At the heart of the exhibition was an interest in the tension between the individual and the collective. Rand's celebration of radical individualism and self-interest was placed in dialogue with Curtis's critique of consumer culture and the manipulation of desire through mass psychology, advertising, and political strategy. Rather than presenting these positions as oppositional, the exhibition investigated the complex ways in which contemporary subjectivity is constructed through their intersection.
Through sculpture, installation, performance, and appropriated cultural forms, Chetwynd and Flood-Paddock each approached these themes from distinct yet complementary perspectives. Their works employed humour, theatricality, absurdity, and material transformation to examine systems of belief and the narratives through which societies organise themselves. Popular culture, historical reference, spectacle, and myth were reconfigured as critical devices through which questions of authority, aspiration, and social behaviour could be reconsidered.

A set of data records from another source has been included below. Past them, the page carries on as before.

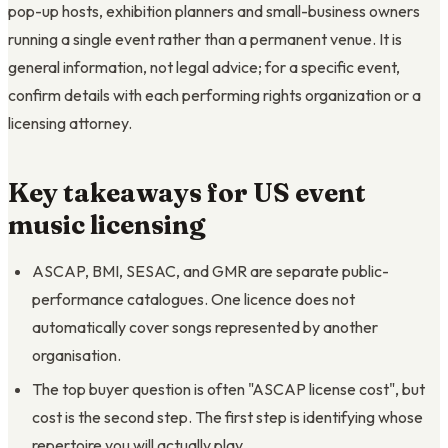
pop-up hosts, exhibition planners and small-business owners
running a single event rather than a permanent venue. It is
general information, not legal advice; for a specific event,
confirm details with each performing rights organization or a
licensing attorney.
Key takeaways for US event
music licensing
ASCAP, BMI, SESAC, and GMR are separate public-
performance catalogues. One licence does not
automatically cover songs represented by another
organisation.
The top buyer question is often "ASCAP license cost", but
cost is the second step. The first step is identifying whose
repertoire you will actually play.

The exhibition title, The Grid System. A Regime, alluded to both visible and invisible structures of organisation. The grid operates simultaneously as an aesthetic device, an architectural framework, a bureaucratic system, and a metaphor for ideological control. The notion of regime extends this reading towards political, economic, and psychological structures that shape everyday experience while often remaining unseen.
Positioned against the backdrop of a post-financial crisis Europe, the exhibition reflected on a moment in which long-held assumptions surrounding markets, freedom, consumption, and progress were increasingly being questioned. Through playful and often surreal forms of artistic production, The Grid System. A Regime sought to reveal the contradictions embedded within contemporary notions of autonomy and selfhood.
Rather than offering fixed conclusions, the exhibition created a space in which systems of power could be simultaneously performed, embodied, and destabilised. In doing so, it reflected broader concerns regarding the relationship between personal desire and collective ideology, exposing the often fragile structures through which contemporary life is organised and understood.